I am heartened when I remember that the Community First! Village in Austin encountered similar challenges, but later came to be enthusiastically embraced by the Austin-area community. It now has the funding, land, and community support to build 1400 additional tiny homes at two separate locations. I know Pierce County has that same compassion and goodwill for innovative and proven models to solve homelessness, especially ones that offer a path to hope, dignity and restored purpose.
I am committed to continuing to support the Village, the Tacoma Rescue Mission, and the cooperation needed to create additional bold solutions that move us closer to ending homelessness in Pierce County.
Thanks for reading.
I am all for this project! In Austin and Houston, as well, similar projects have been, and are, very successful. Thank you for working to bring this to fruition.

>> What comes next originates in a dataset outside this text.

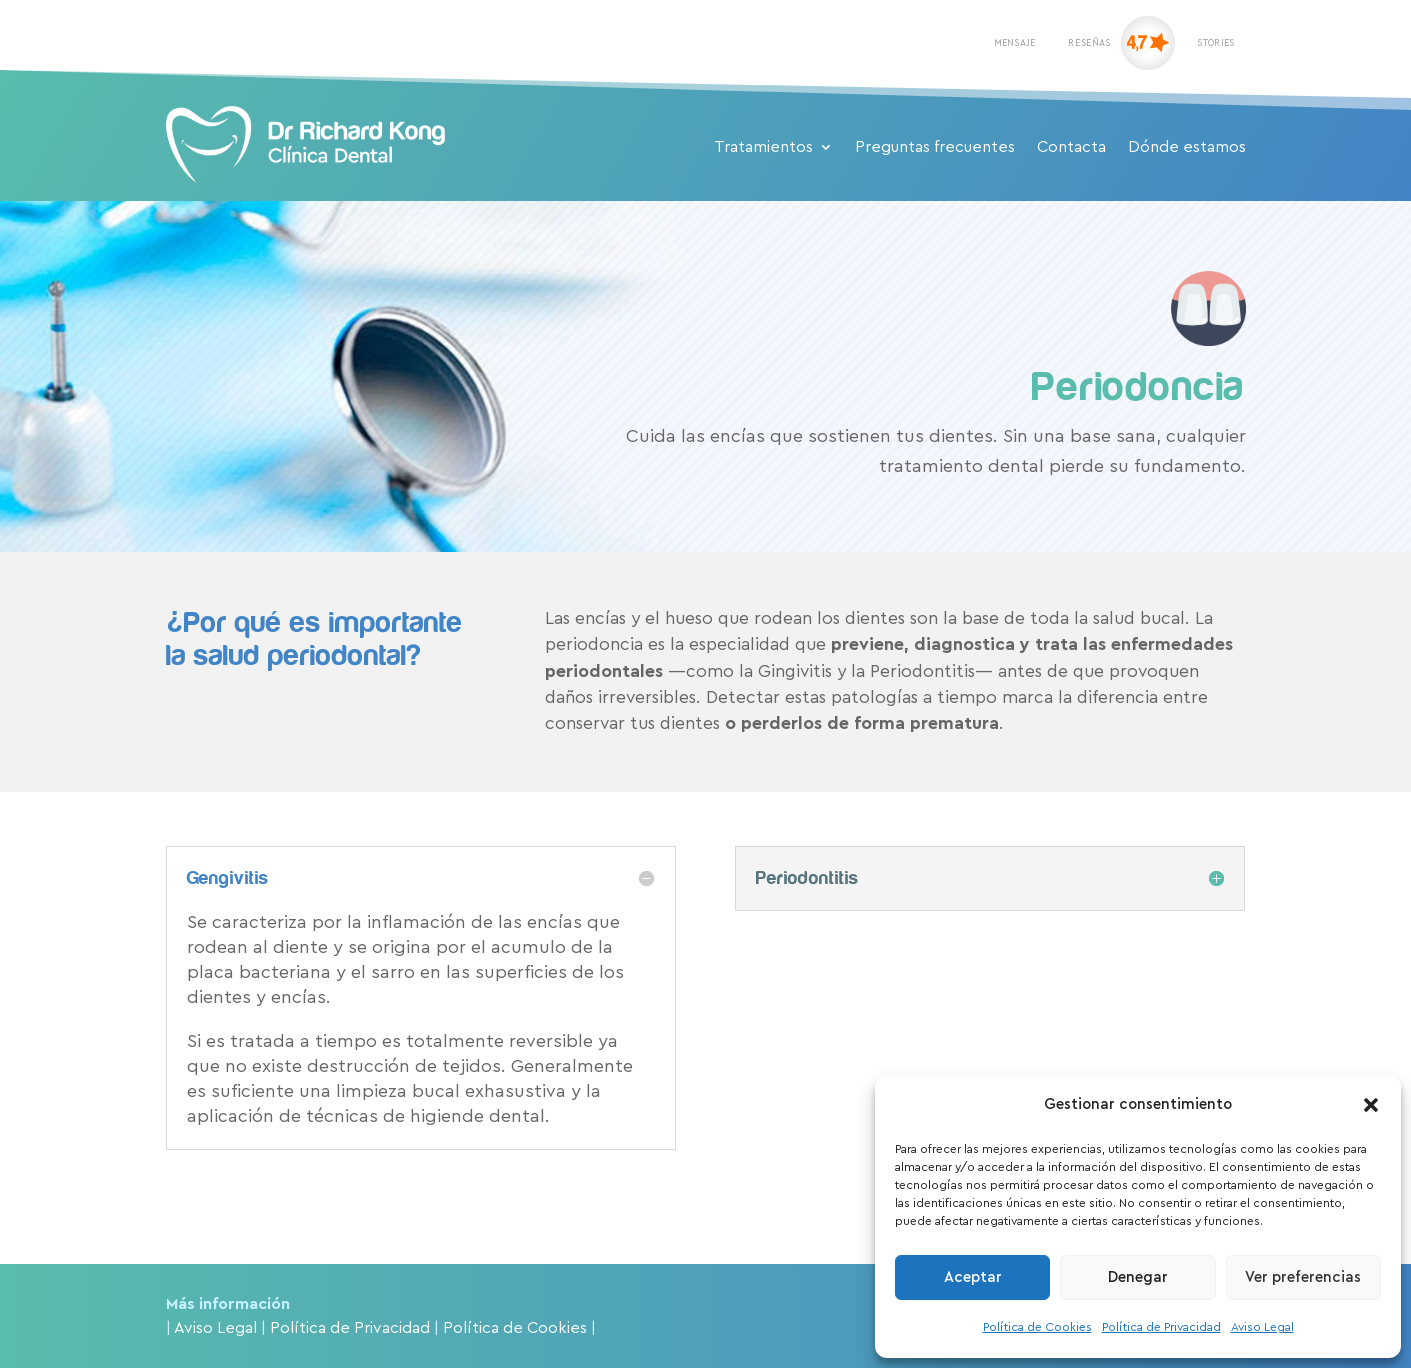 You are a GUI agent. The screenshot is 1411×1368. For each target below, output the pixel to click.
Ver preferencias (1303, 1277)
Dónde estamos (1187, 147)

This sounds like a great idea. We must address the homeless situation in our country. Too many people, through no fault of their own, are without housing. In the long run our community will be a much better place for all and tax dollars can be spent elsewhere once this is in place. I commend you and the council for staying the course.
Solving homeless problem simple, stop funding people like Duke, Sharon Lee, places like Rescue Mission.They become very wealthy profiting from the drug addict, lazy homeless!
How about Bill Gates providing a fraction of the 250,000+ acres of farmland he has scarfed up so far from traditional farm families?
It could come with the provision that the inhabitants learn how to grow food and do manual labor as their ancestors did.
The urbanization of America, and the subsequent loss of productive skills, is what has led to this situation of idle hands in a few short generations.
The pandering of our leadership to the problem rather than the solution, is reflective of this as well as the skyrocketing real estate prices which are propped up by tax dollar funded programs.
Then there’s the diploma factory education industry, which now seeks a bail out because it produced unproductive people.
Ask any parent who can’t get their aging offspring out of their basement, how they feel about it.
That’s how a lot of us feel about government enabling those who will not move to where the real work is and commit themselves to it as well as their own cost of being alive.
No one has a right to live where they can’t afford it, while contributing nothing to the effort.
There is plenty of work out there for those who want it, but the government insists on keeping people in town, on subsidy, and in programs.
Anyone who is growing wealthy from the homelessness and drug addiction issue, should be looked at very closely.